Run the application with -h option to see help message. Here are the essential options:

usage: speech_recognition_demo.py [-h] -i FILENAME [-d DEVICE] -m FILENAME
[-b N] [-L FILENAME] [-a FILENAME]
[--alpha X] [--beta X] [-l FILENAME]
Speech recognition example
optional arguments:
-h, --help show this help message and exit
-i FILENAME, --input FILENAME
Path to an audio file in WAV PCM 16 kHz mono format
-d DEVICE, --device DEVICE
Optional.
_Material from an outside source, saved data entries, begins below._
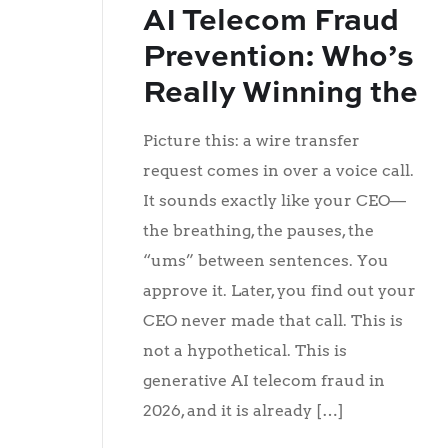
AI Telecom Fraud
Prevention: Who’s
Really Winning the
Fight?
Picture this: a wire transfer
request comes in over a voice call.
It sounds exactly like your CEO—
the breathing, the pauses, the
“ums” between sentences. You
approve it. Later, you find out your
CEO never made that call. This is
not a hypothetical. This is
generative AI telecom fraud in
2026, and it is already […]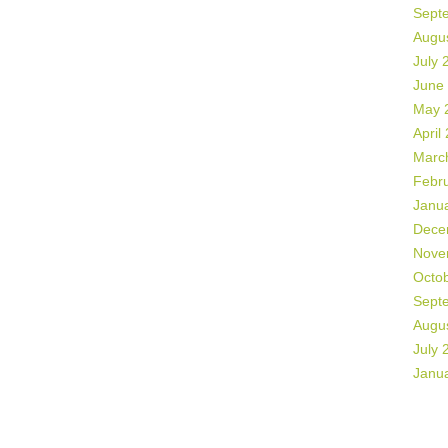
Sept
Augu
July 
June
May 
April
Marc
Febr
Janu
Dece
Nove
Octo
Sept
Augu
July 
Janu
Specify the target device to infer on, for
example: CPU, GPU, FPGA, HDDL, MYRIAD or HETERO. The
sample will look for a suitable IE plugin for this
device. (default is CPU)
-m FILENAME, --model FILENAME
Path to an .xml file with a trained model (required)
-b N, --beam-width N Beam width for beam search in CTC decoder (default
500)
-L FILENAME, --lm FILENAME
path to language model file (optional)
[...]

The typical command line is:

pip install -r requirements.txt
source <openvino_path>/bin/setupvars.sh
python speech_recognition_demo.py \
-m <ir_dir>/mozilla_deepspeech_0.6.1.xml \
-L <path_to_tf_model>/lm.binary \
<path_to_audio>/audio.wav

Only 16-bit, 16 kHz, mono-channel WAVE audio files are supported.

An example audio file can be taken from <openvino directory>/deployment_tools/demo/how_are_you_doing.wav.

Demo Output

The application shows the time taken by initialization and processing stages, and the decoded text for the audio file.